Relationships on the other hand, even when anchored in deep love, are different. Repositories of so much stuff – of the individuals and the partnership accumulated over time – make a relationship a complex animal, full of moodiness, varying flavours, intense whirling swoops and dark heavy dips. But in this very tactility lies its preciousness.
Romantic relationship is much like performance art that requires the other person. Only in this edgy relational playing field can one let the subtle bubbles of the deep erotic self rise to the surface.

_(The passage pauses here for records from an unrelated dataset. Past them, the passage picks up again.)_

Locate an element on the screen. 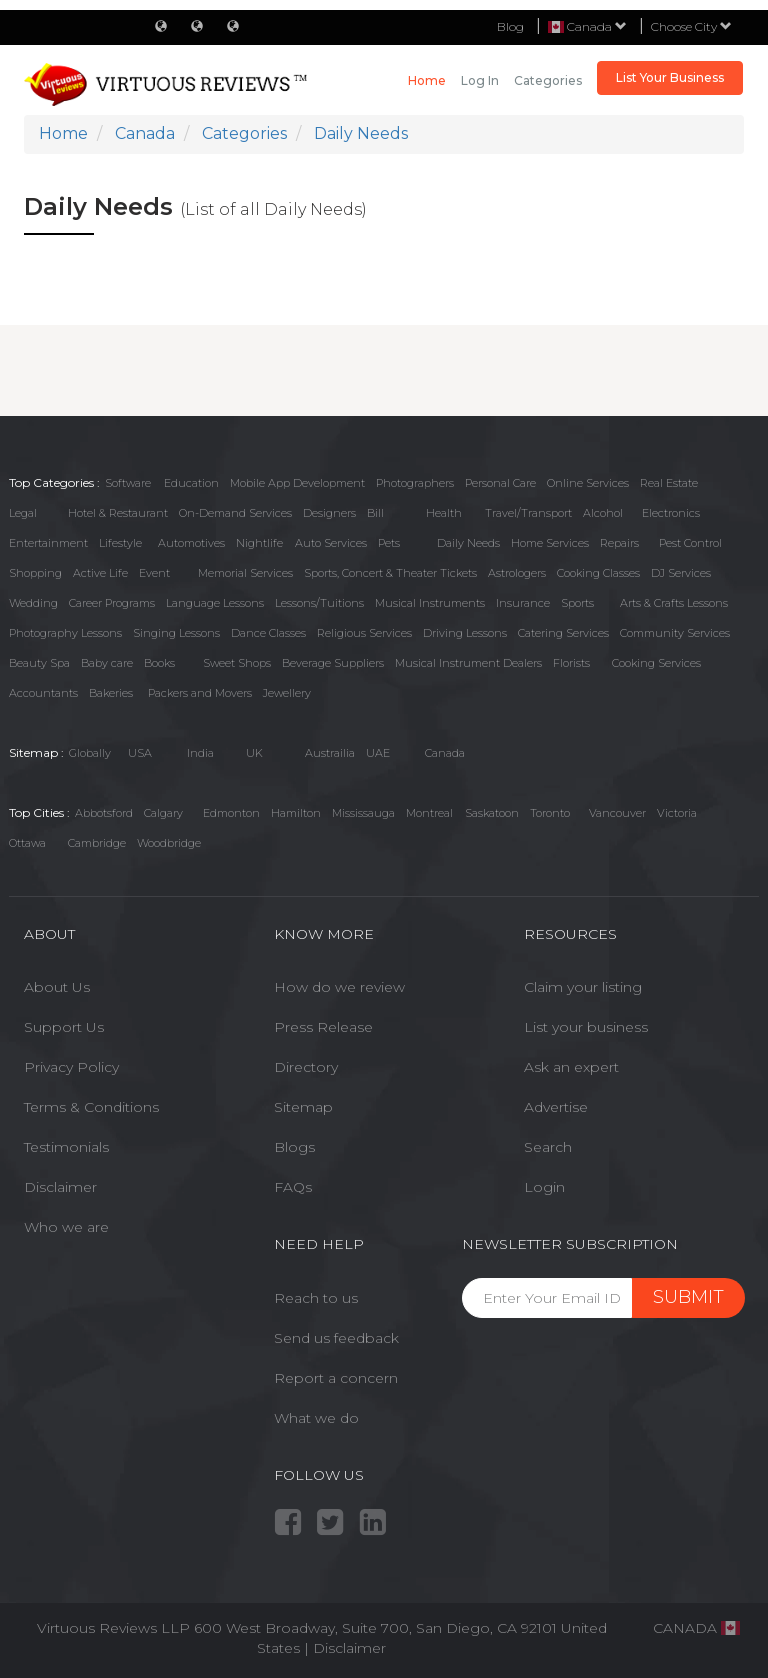 The width and height of the screenshot is (768, 1678). Sports is located at coordinates (577, 603).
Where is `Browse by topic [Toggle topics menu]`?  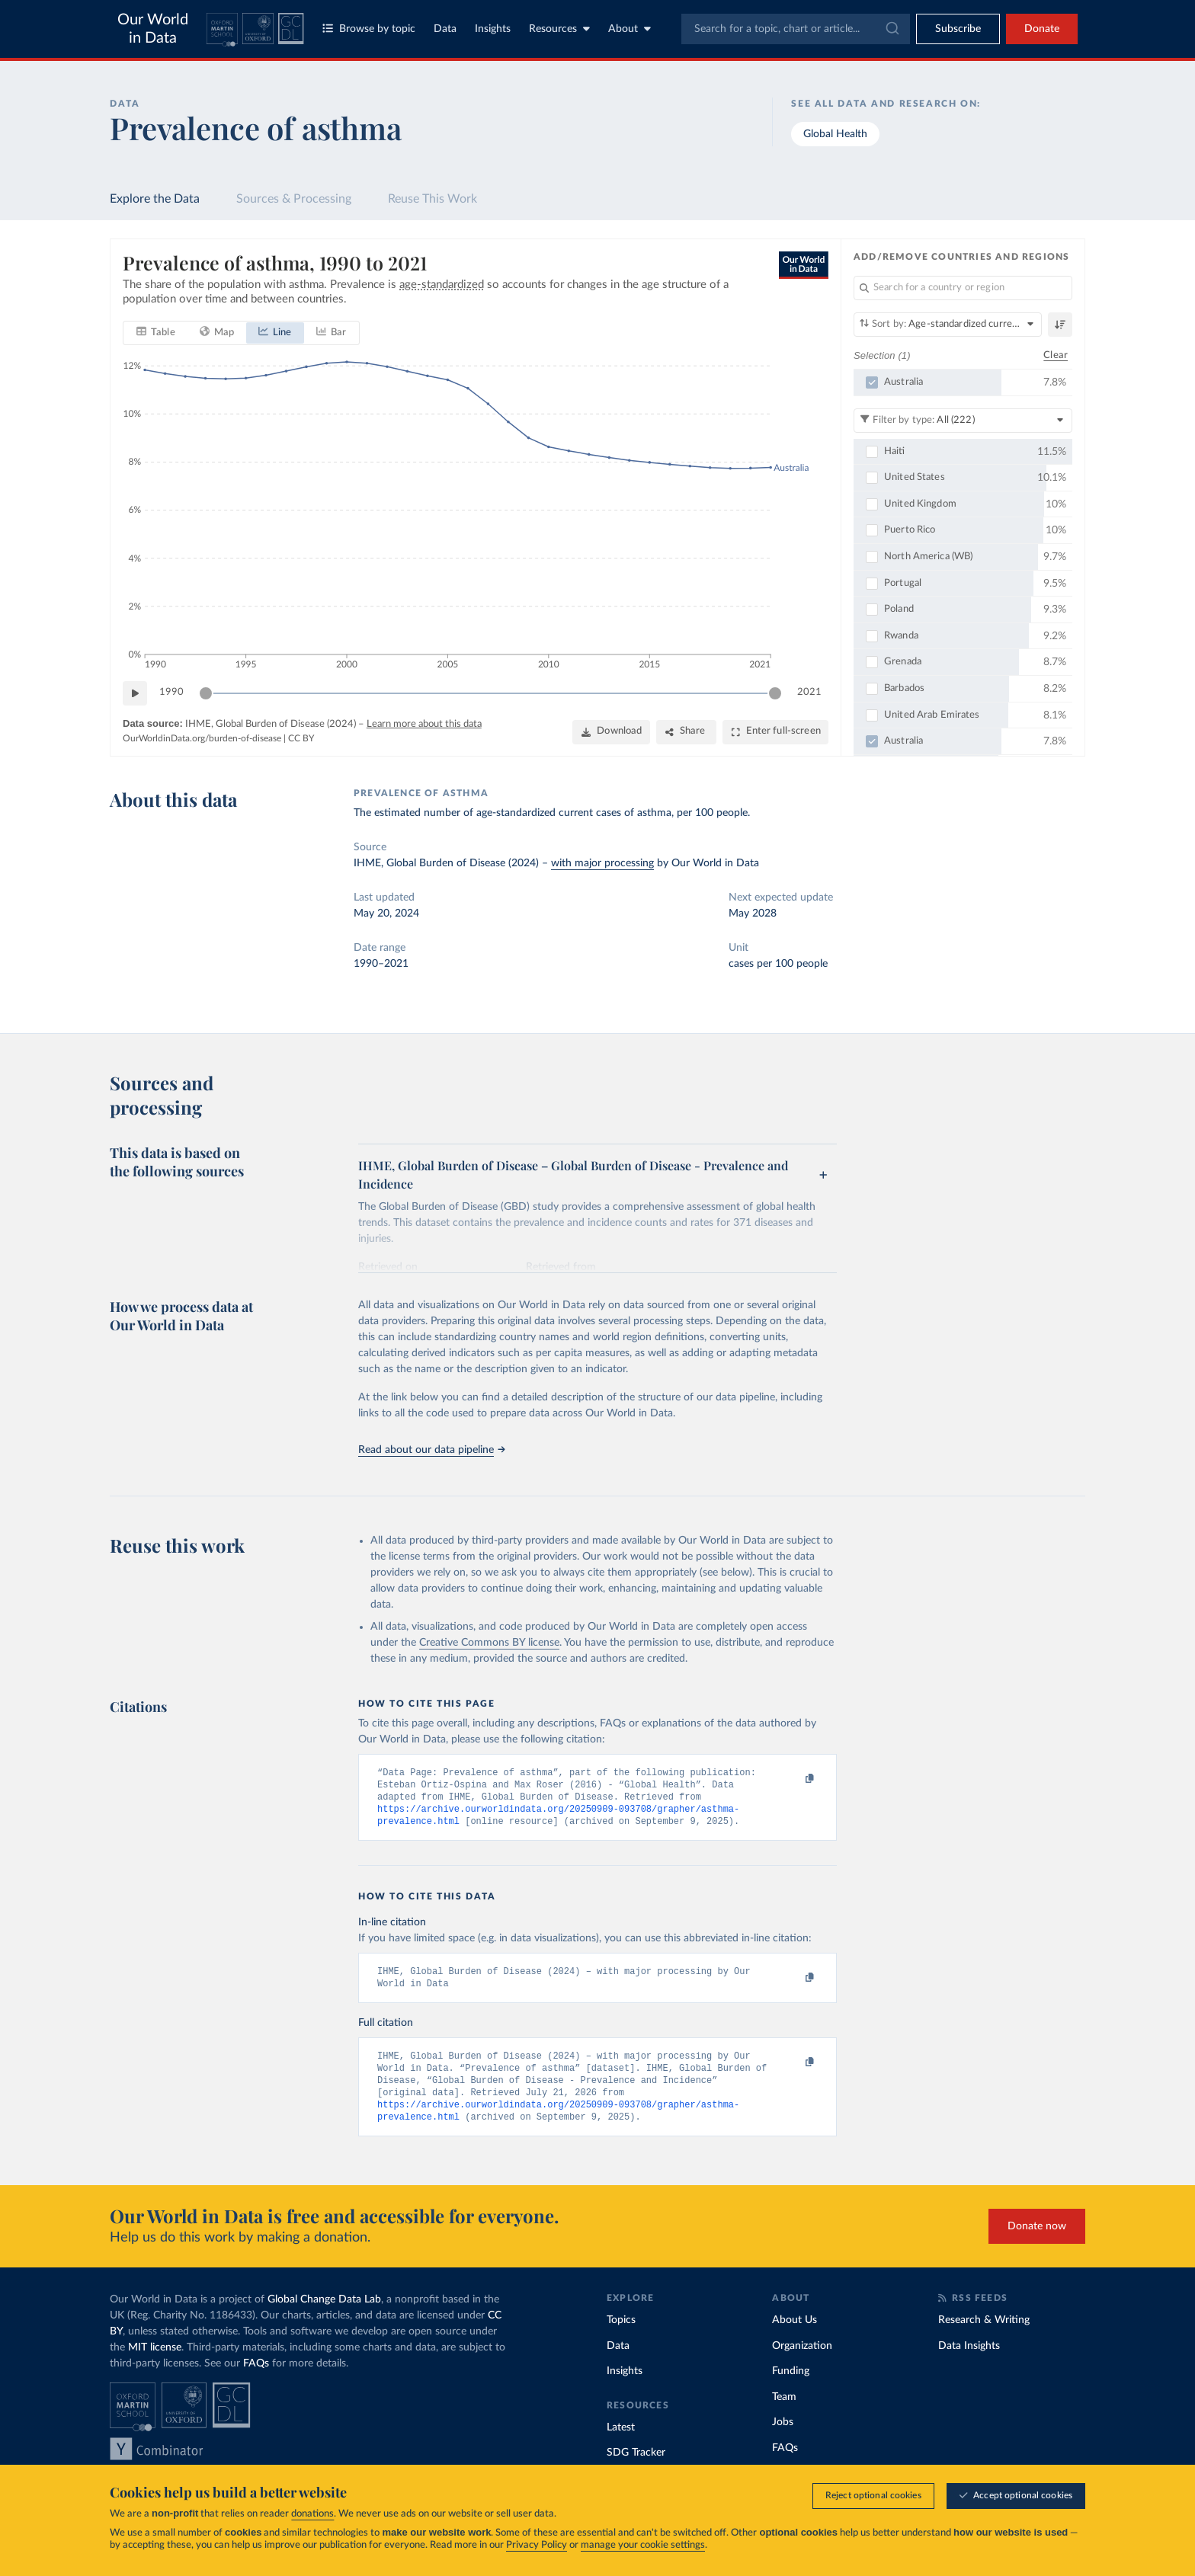 Browse by topic [Toggle topics menu] is located at coordinates (368, 28).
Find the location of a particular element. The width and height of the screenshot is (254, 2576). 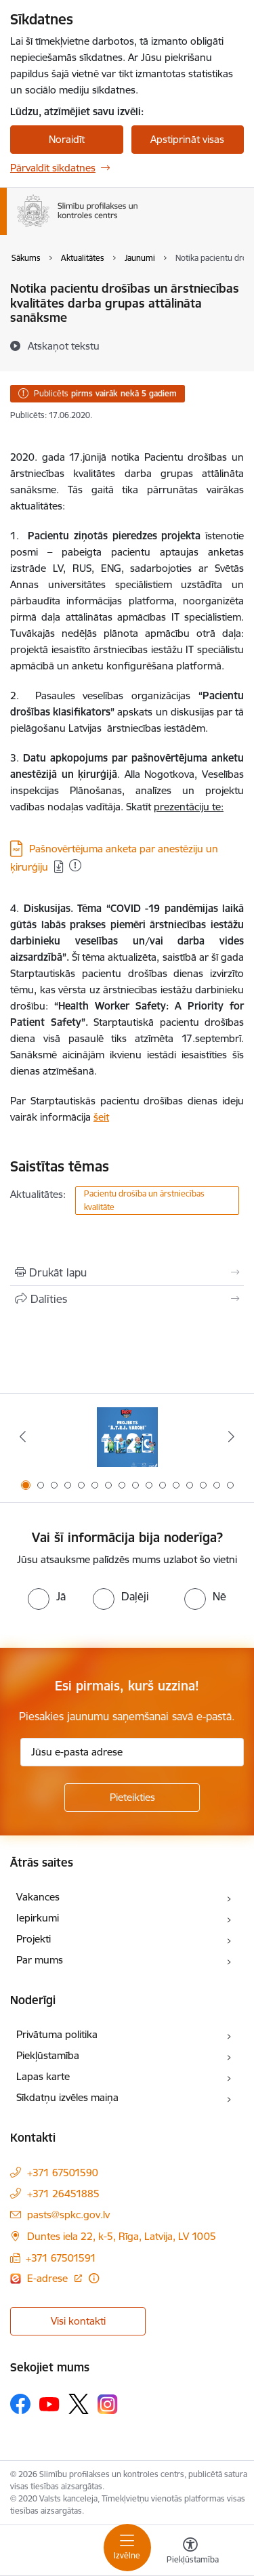 [Kopīgot šo lapu] is located at coordinates (127, 1299).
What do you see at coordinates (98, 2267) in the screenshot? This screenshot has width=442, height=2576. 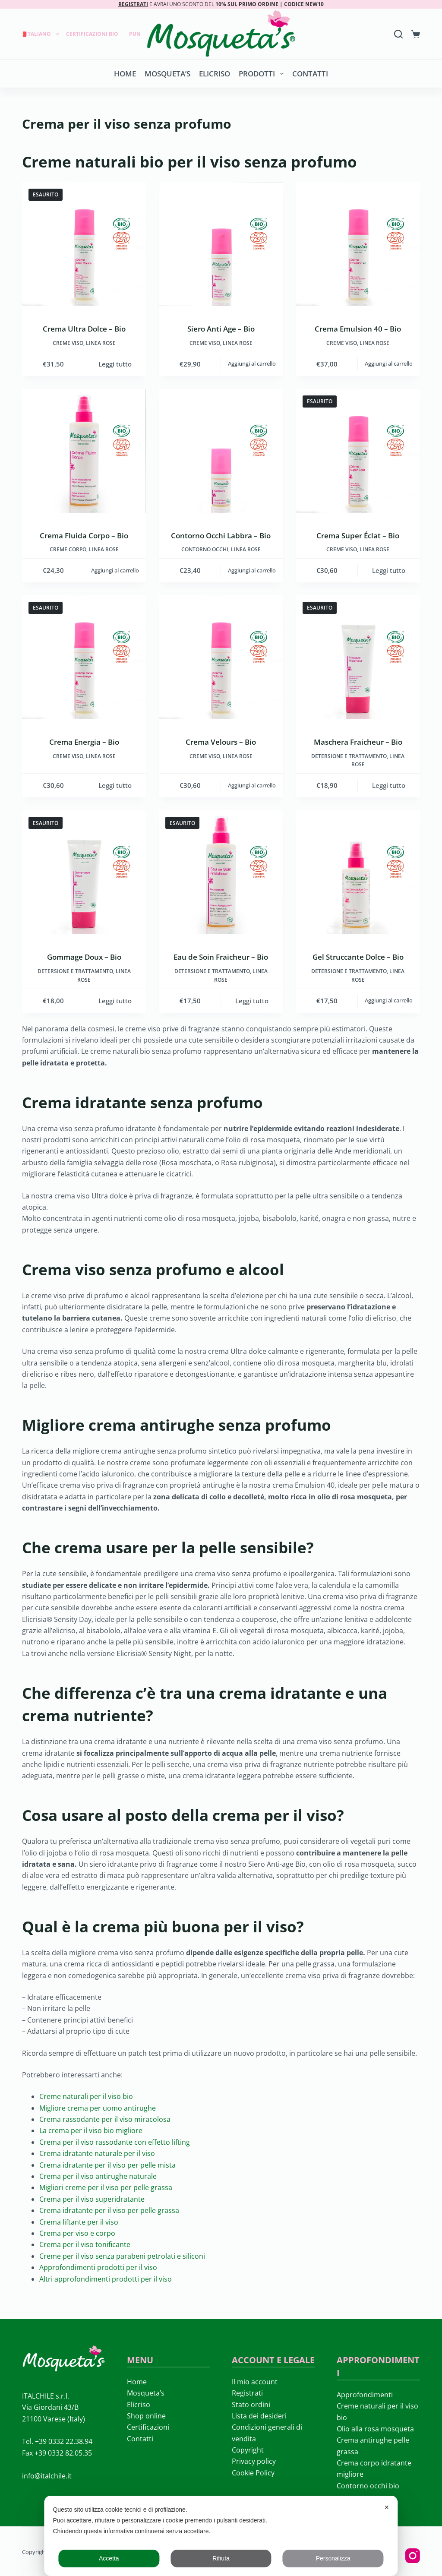 I see `Approfondimenti prodotti per il viso` at bounding box center [98, 2267].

Egon Schiele had an uncanny way of penetrating this space. His art provokes, asks directly: Do you experience expansiveness in your relationship, enough to express the diverse aspects of your and your partner’s selves, even those less acceptable, not conventionally pretty parts that are still urgently real? Is there space to perform your hidden under the skin desires?
Whilst we crave the anchoring sense of loving “home” with a romantic partner, our internal antennae are in spontaneous revolt at the first hint of stifling constraint. In revolt, when we find ourselves having to suppress our individual desires.